**Your task:** Give the records back exactly as written, but without the images.

────────────────────────────────────────

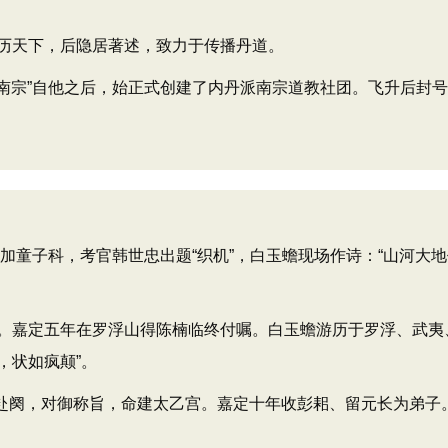
历天下，后隐居著述，致力于传播丹道。
“南宗”自他之后，始正式创建了内丹派南宗道教社团。飞升后封号为
加童子科，考官韩世忠出题“织机”，白玉蟾现场作诗：“山河大
嘉定五年在罗浮山得陈楠临终付嘱。白玉蟾游历于罗浮、武夷、
，状如疯颠”。
征赴阕，对御称旨，命建太乙宫。嘉定十年收彭耜、留元长为弟子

────────────────────────────────────────

**Task output:**
历天下，后隐居著述，致力于传播丹道。
“南宗”自他之后，始正式创建了内丹派南宗道教社团。飞升后封号为
加童子科，考官韩世忠出题“织机”，白玉蟾现场作诗：“山河大
嘉定五年在罗浮山得陈楠临终付嘱。白玉蟾游历于罗浮、武夷、
，状如疯颠”。
征赴阕，对御称旨，命建太乙宫。嘉定十年收彭耜、留元长为弟子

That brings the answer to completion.